Options for power supply to smoke alarms
The new legislation states that you must have a Photoelectric Smoke Alarm positioned in the hallways at the exits of the bedrooms, in each bedroom and one on each level of the home. (Phase in periods apply) Logan House Fire Support Network also recommends installing a Photoelectric Smoke Alarm in the living area. We do not recommend having a Smoke Alarm in your kitchen, as you should be awake when your cooking, but if you do have gas, a CO2 Alarm just outside the kitchen is recommended.
Interconnecting smoke alarms has now been legislated, so when one goes off the others go off. Sometimes when you have a two storey house for example, you may not hear a smoke alarm go off as it is in a different location in your house. When you are due to update your Smoke Alarms, you will be required to interconnect the Smoke Alarms.
Places to avoid installing a smoke alarm are near air conditioners, ceiling fans or heating units.
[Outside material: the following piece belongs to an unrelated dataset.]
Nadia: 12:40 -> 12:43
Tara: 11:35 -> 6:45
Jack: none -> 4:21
Why should I have a smoke alarm?
Photoelectric smoke alarms will give you an earlier warning unlike ionisation smoke alarms. There are two stages to a fire, a smouldering stage and then the flame. A photoelectric alarm will see the smoke and could alert you up to 30 minutes before-hand. Where-as an ionisation alarm will only give you up to 2 minutes warning, by then it may be too late.
Photoelectric smoke alarms are less likely to false alarm and therefore are less likely to be disabled. An ionisation alarm is a heat and flame detector and will go off when you are cooking. This is a false alarm, it will not alert you in a smouldering fire.
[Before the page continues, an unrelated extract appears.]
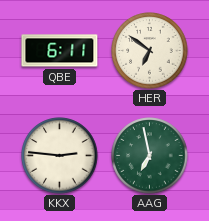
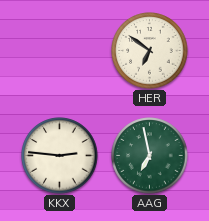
QBE: 6:11 -> none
To check out what type of smoke alarm you have, open your smoke alarm. If your smoke alarm has a radiation symbol on it, it should be replaced as it is an ionisation smoke alarm. Another way to know whether or not you have an ionisation alarm is whether or not it goes off when you're cooking. This is false alarming and it will not detect a smouldering fire, giving you minimal time to escape and save your house and more importantly, your life.
Options for wireless interconnected photoelectric smoke alarms
Smoke alarms should be tested and cleaned regularly.